> Data to process:
- - -
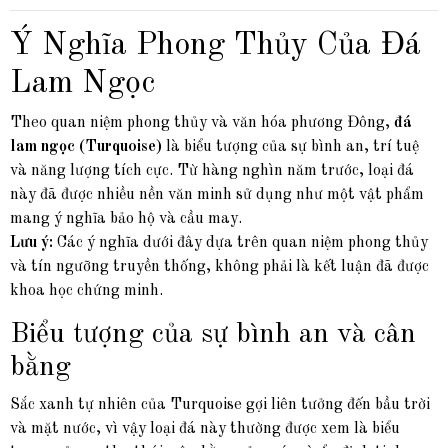
Ý Nghĩa Phong Thủy Của Đá
Lam Ngọc
Theo quan niệm phong thủy và văn hóa phương Đông,
đá
lam ngọc (Turquoise)
là biểu tượng của sự bình an, trí tuệ
và năng lượng tích cực. Từ hàng nghìn năm trước, loại đá
này đã được nhiều nền văn minh sử dụng như một vật phẩm
mang ý nghĩa bảo hộ và cầu may.
Lưu ý:
Các ý nghĩa dưới đây dựa trên quan niệm phong thủy
và tín ngưỡng truyền thống, không phải là kết luận đã được
khoa học chứng minh.
Biểu tượng của sự bình an và cân
bằng
Sắc xanh tự nhiên của Turquoise gợi liên tưởng đến bầu trời
và mặt nước, vì vậy loại đá này thường được xem là biểu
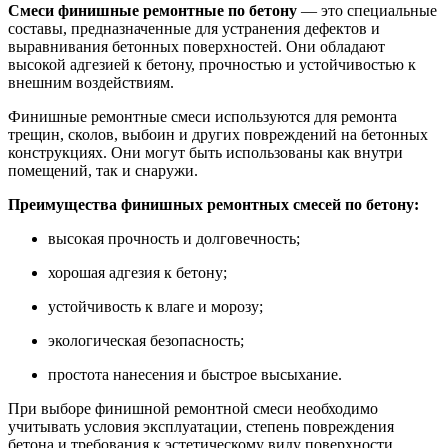
Смеси финишные ремонтные по бетону
— это специальные
составы, предназначенные для устранения дефектов и
выравнивания бетонных поверхностей. Они обладают
высокой адгезией к бетону, прочностью и устойчивостью к
внешним воздействиям.
Финишные ремонтные смеси используются для ремонта
трещин, сколов, выбоин и других повреждений на бетонных
конструкциях. Они могут быть использованы как внутри
помещений, так и снаружи.
Преимущества финишных ремонтных смесей по бетону:
высокая прочность и долговечность;
хорошая адгезия к бетону;
устойчивость к влаге и морозу;
экологическая безопасность;
простота нанесения и быстрое высыхание.
При выборе финишной ремонтной смеси необходимо
учитывать условия эксплуатации, степень повреждения
бетона и требования к эстетическому виду поверхности.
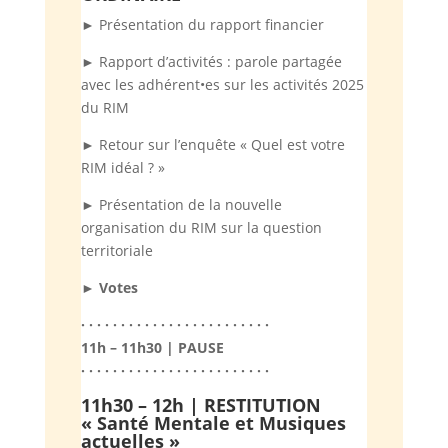
► Présentation du rapport financier
► Rapport d’activités : parole partagée
avec les adhérent•es sur les activités 2025
du RIM
► Retour sur l’enquête « Quel est votre
RIM idéal ? »
► Présentation de la nouvelle
organisation du RIM sur la question
territoriale
► Votes
· · · · · · · · · · · · · · · · · · · · · · · ·
11h – 11h30 | PAUSE
· · · · · · · · · · · · · · · · · · · · · · · ·
11h30 – 12h | RESTITUTION
« Santé Mentale et Musiques
actuelles »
- - -
> What you need to do: Your copy must reproduce the entries above in full, without their pictures.

> Result of the task:
Ý Nghĩa Phong Thủy Của Đá
Lam Ngọc
Theo quan niệm phong thủy và văn hóa phương Đông,
đá
lam ngọc (Turquoise)
là biểu tượng của sự bình an, trí tuệ
và năng lượng tích cực. Từ hàng nghìn năm trước, loại đá
này đã được nhiều nền văn minh sử dụng như một vật phẩm
mang ý nghĩa bảo hộ và cầu may.
Lưu ý:
Các ý nghĩa dưới đây dựa trên quan niệm phong thủy
và tín ngưỡng truyền thống, không phải là kết luận đã được
khoa học chứng minh.
Biểu tượng của sự bình an và cân
bằng
Sắc xanh tự nhiên của Turquoise gợi liên tưởng đến bầu trời
và mặt nước, vì vậy loại đá này thường được xem là biểu
Смеси финишные ремонтные по бетону
— это специальные
составы, предназначенные для устранения дефектов и
выравнивания бетонных поверхностей. Они обладают
высокой адгезией к бетону, прочностью и устойчивостью к
внешним воздействиям.
Финишные ремонтные смеси используются для ремонта
трещин, сколов, выбоин и других повреждений на бетонных
конструкциях. Они могут быть использованы как внутри
помещений, так и снаружи.
Преимущества финишных ремонтных смесей по бетону:
высокая прочность и долговечность;
хорошая адгезия к бетону;
устойчивость к влаге и морозу;
экологическая безопасность;
простота нанесения и быстрое высыхание.
При выборе финишной ремонтной смеси необходимо
учитывать условия эксплуатации, степень повреждения
бетона и требования к эстетическому виду поверхности.
► Présentation du rapport financier
► Rapport d’activités : parole partagée
avec les adhérent•es sur les activités 2025
du RIM
► Retour sur l’enquête « Quel est votre
RIM idéal ? »
► Présentation de la nouvelle
organisation du RIM sur la question
territoriale
► Votes
· · · · · · · · · · · · · · · · · · · · · · · ·
11h – 11h30 | PAUSE
· · · · · · · · · · · · · · · · · · · · · · · ·
11h30 – 12h | RESTITUTION
« Santé Mentale et Musiques
actuelles »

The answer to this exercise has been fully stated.